Scelse la storia di un inquietante snuff movie, ossia di un uomo (Depp stesso) che accetta di farsi uccidere davanti a una telecamera per il piacere di un altro (Marlon Brando), in cambio dei soldi che serviranno alla sua famiglia per sopravvivere. L’accoglienza è così controversa, soprattutto a Cannes dove presenta il film, che Depp sembra intenzionato a non tornare mai più dietro la macchina da presa. Fino a oggi.
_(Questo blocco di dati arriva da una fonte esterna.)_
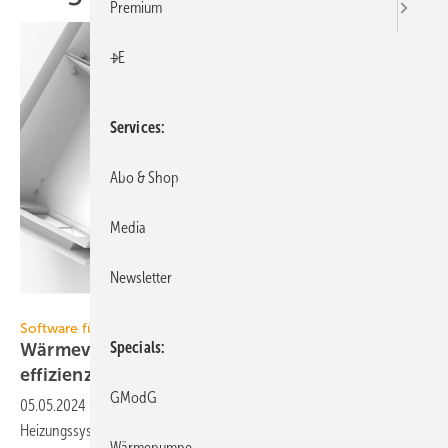
Premium
+E
Services
Abo & Shop
Media
Newsletter
Graphisoft
Software für den Hydraulischen Abgleich
Specials
Wärmeverteilung und -übergabe auf Energie­
effizienz
trimmen
GModG
05.05.2024
-
Ein software­gestützter Hydraulischer Abgleich von
Heizungs­sys­temen sorgt für mehr Be­hag­lichkeit in den Räumen und
Wärmepumpe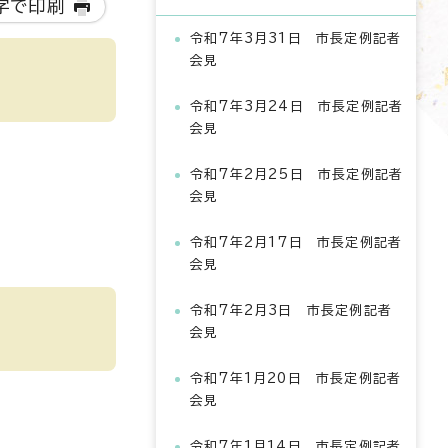
字で印刷
令和7年3月31日 市長定例記者
会見
令和7年3月24日 市長定例記者
会見
令和7年2月25日 市長定例記者
会見
令和7年2月17日 市長定例記者
会見
令和7年2月3日 市長定例記者
会見
令和7年1月20日 市長定例記者
会見
令和7年1月14日 市長定例記者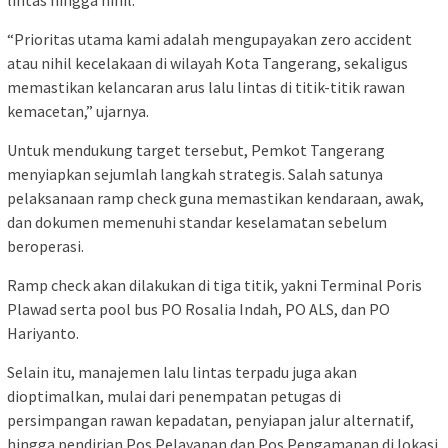
“Prioritas utama kami adalah mengupayakan zero accident
atau nihil kecelakaan di wilayah Kota Tangerang, sekaligus
memastikan kelancaran arus lalu lintas di titik-titik rawan
kemacetan,” ujarnya.
Untuk mendukung target tersebut, Pemkot Tangerang
menyiapkan sejumlah langkah strategis. Salah satunya
pelaksanaan ramp check guna memastikan kendaraan, awak,
dan dokumen memenuhi standar keselamatan sebelum
beroperasi.
Ramp check akan dilakukan di tiga titik, yakni Terminal Poris
Plawad serta pool bus PO Rosalia Indah, PO ALS, dan PO
Hariyanto.
Selain itu, manajemen lalu lintas terpadu juga akan
dioptimalkan, mulai dari penempatan petugas di
persimpangan rawan kepadatan, penyiapan jalur alternatif,
hingga pendirian Pos Pelayanan dan Pos Pengamanan di lokasi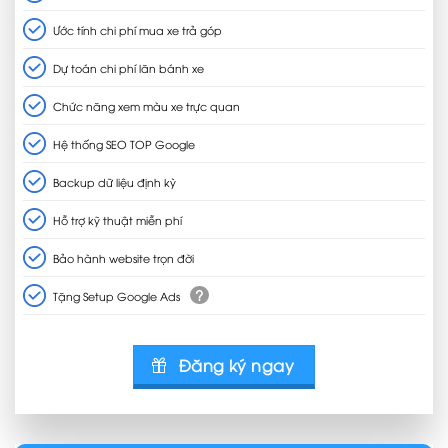
Ước tính chi phí mua xe trả góp
Dự toán chi phí lăn bánh xe
Chức năng xem màu xe trực quan
Hệ thống SEO TOP Google
Backup dữ liệu định kỳ
Hỗ trợ kỹ thuật miễn phí
Bảo hành website trọn đời
?
Tặng Setup Google Ads
Đăng ký ngay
Fino a questa nuova fase che si impone quasi come un’evoluzione dei suoi eventi privati.
Durante e dopo il duro divorzio che l’ha visto protagonista, infatti, non recitando più Depp ha orientato la sua creatività verso una forma d’arte diversa, la pittura, che per anni ha monopolizzato anche la sua immagine sui social network.
Nella pittura cioè ha espresso qualcosa di sé che non riusciva e non poteva esprimere in altro modo, diventando al tempo stesso creatore di qualcosa, di una tela, di opere tangibili, concrete. La stessa concretezza – la stessa capacità decisionale – si trasferisce all’opera cinematografica, nell’idea della regia. E non a caso Modi è un film su un pittore (e scultore).
Com’è Modi di Johnny Depp
Le intenzioni che hanno spinto Depp in questa nuova avventura sono chiare, interessanti anche. Non bastano tuttavia a chiudere un film senza difetti o un film sicuro di ciò che è. Paradossalmente Il coraggioso era ed è ancora un film migliore, pur sembrando improvvisato rispetto al budget e alla cura dei dettagli di Modi. È più grezzo ma più vero, motivato da un’urgenza espressiva che invece in Modi si perde inseguendo il mito dell’artista maledetto.
C’è comunque più di una buona intuizione. Scene o sequenze che emergono dal film con più forza, ma che da sole non sono sufficienti a dare una direzione forte, narrativa o estetica. Restano come dei capitoli solitari, persi in un tono da commedia che vorrebbe irrompere per mostrare la poesia e la leggerezza della vita, dentro il dramma dell’esistenza, ma spesso si ferma alla slapstick comedy per strappare un sorriso.
Al di là del vecchio amico Al Pacino, una scelta non scontata di Johnny Depp in ogni caso è quella di lavorare con Riccardo Scamarcio. Sorprendente, perché Scamarcio fa un affascinante Modigliani. Rischioso, però, perché è un attore che può dare molto, ma nella sua lingua, risultando forse meno libero in dialoghi in inglese in un film in cui la libertà di Modigliani è tutto, è il centro.
Si tratta tuttavia di difetti comprensibili per un’opera seconda che vale quasi come un nuovo esordio e che ha messo Johnny Depp di fronte a una sfida produttiva inedita, che nessuno si aspetta perfetta. Forse nemmeno lui stesso. È piuttosto un segno, un modo per dire: io non vado da nessuna parte, al massimo distruggo tutto e ricomincio daccapo. Un po’ come fa il suo Modigliani.